Geert Wilders the next Dutch PM?
Keeping an eye on politics in the Netherlands
What's going on in Europe?"]
Geert Wilders, 46-year-old leader of the conservative Dutch Freedom Party (PVV), scored major gains in local authority polls last Thursday, meaning that he is now a serious challenger in the June national election. "The leftist elite still believes in multi-culturalism, coddling criminals, a European super-state, and high taxes," Wilders told cheering supporters at a rally on Wednesday. "But the rest of the Netherlands thinks differently. That silent majority now has a voice."
According to an article in the UK Telegraph by Toby Young ("Geert Wilders' victory in Holland's regional elections is a victory for free speech"), if the PVV party receives the same support in the national elections on June 9 as they did in the polls on last Thursday, then Geert Wilders will be the Netherlands' next Prime Minister. Asks Young: "Are the Dutch people just fed up with being told they're not allowed to criticise Muslim extremists because to do so is "Islamophobic"? [Kind of reminds you of politics in the U.S. a year or so ago when anyone seriously criticizing Obama or his policies was branded a raaaacist.] According to Young, Wilders has "exposed the Dutch political class as a bunch of pathetic quislings who tiptoe around the delicate sensibilities of their immigrant communities while jettisoning one of the most sacred principles on which Western civilisation is based. Clearly, the Dutch people have had enough." To which I would add: it's about time.

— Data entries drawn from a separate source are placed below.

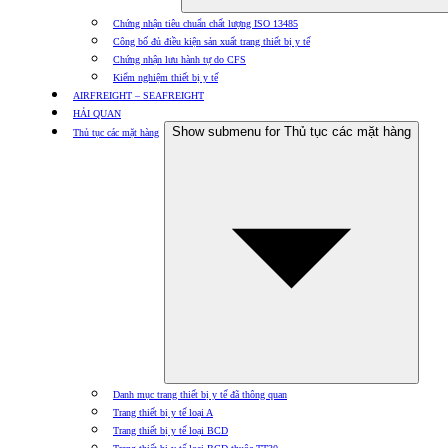
Chứng nhận tiêu chuẩn chất lượng ISO 13485
Công bố đủ điều kiện sản xuất trang thiết bị y tế
Chứng nhận lưu hành tự do CFS
Kiểm nghiệm thiết bị y tế
AIRFREIGHT – SEAFREIGHT
HẢI QUAN
Show submenu for Thủ tục các mặt hàng
Thủ tục các mặt hàng
Danh mục trang thiết bị y tế đã thông quan
Trang thiết bị y tế loại A
Trang thiết bị y tế loại BCD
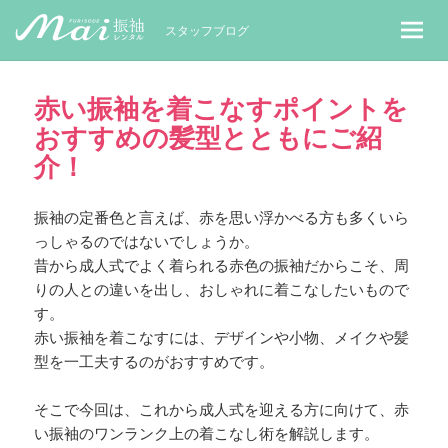
MaiレンタルBLOG｜Maiで成人式振袖
スタッフブログ
赤い振袖を着こなすポイントを
おすすめの髪型とともにご紹
介！
振袖の定番色と言えば、赤を思い浮かべる方も多くいら
っしゃるのではないでしょうか。
昔から成人式でよく着られる赤色の振袖だからこそ、周
りの人との違いを出し、おしゃれに着こなしたいもので
す。
赤い振袖を着こなすには、デザインや小物、メイクや髪
型を一工夫するのがおすすめです。
そこで今回は、これから成人式を迎える方に向けて、赤
い振袖のワンランク上の着こなし術を解説します。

In another recent article, clearly not so pro-Wilders as Young's point of view, found in the UK Independent, Wilders is characterized as a far-right Islamophobe, with "flowing locks of swept-back blond hair" that have "led some to nickname him Mozart." Wilders was in the UK recently to promote "his brand of Islamophobia" with a screening of his 17-minute film Fitna, described by him as "a call to shake off the creeping tyranny of Islamization." Wilders was turned away from Britain last year with angry protests when he tried to enter the country with his film; however, "this time few people seemed to notice." Why the difference between last year and this isn't explained by the Independent article.

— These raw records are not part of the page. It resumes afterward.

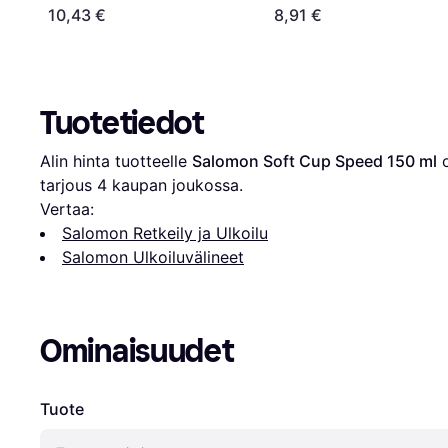
10,43 €
8,91 €
Tuotetiedot
Alin hinta tuotteelle 
Salomon Soft Cup Speed 150 ml
 
tarjous 
4
 kaupan joukossa.
Vertaa:
Salomon Retkeily ja Ulkoilu
Salomon Ulkoiluvälineet
Ominaisuudet
Tuote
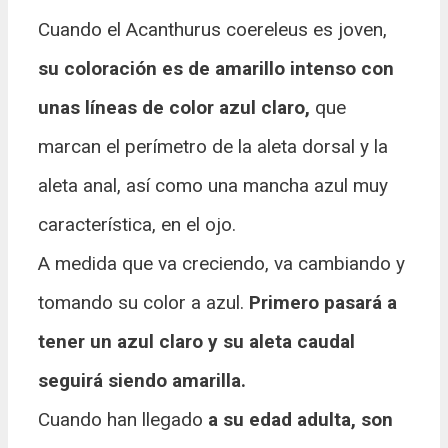
Cuando el Acanthurus coereleus es joven,
su coloración es de amarillo intenso con
unas líneas de color azul claro,
que
marcan el perímetro de la aleta dorsal y la
aleta anal, así como una mancha azul muy
característica, en el ojo.
A medida que va creciendo, va cambiando y
tomando su color a azul.
Primero pasará a
tener un azul claro y su aleta caudal
seguirá siendo amarilla.
Cuando han llegado
a su edad adulta, son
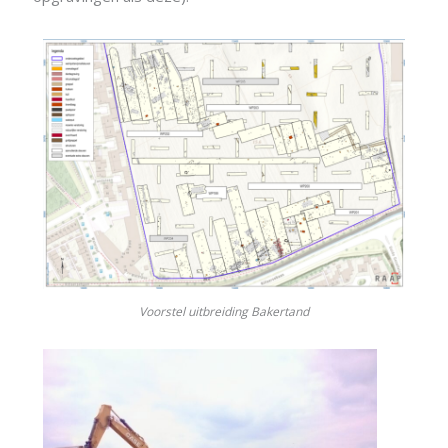
Voorstel uitbreiding Bakertand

The article continues: "Here, under the watchful eyes of his three earpiece-wearing bodyguards, the 46-year-old leader of the Freedom Party told a tense and sometimes heated press conference that Islam was a "fascist ideology" and that the Prophet Mohamed was "a mass murderer, a barbarian and a paedophile". He said: "I have nothing against Muslims, but I have a problem with the Islamic ideology, which I believe is a totalitarian ideology to be compared with other totalitarian ideologies like communism or fascism. I believe Islam is a violent and dangerous religion and even a retarded culture. I think we should stop the Islamisation of our society. Islamism and democracy are incompatible. The more Islamism we have, the more freedom we will lose and this is something worth fighting for."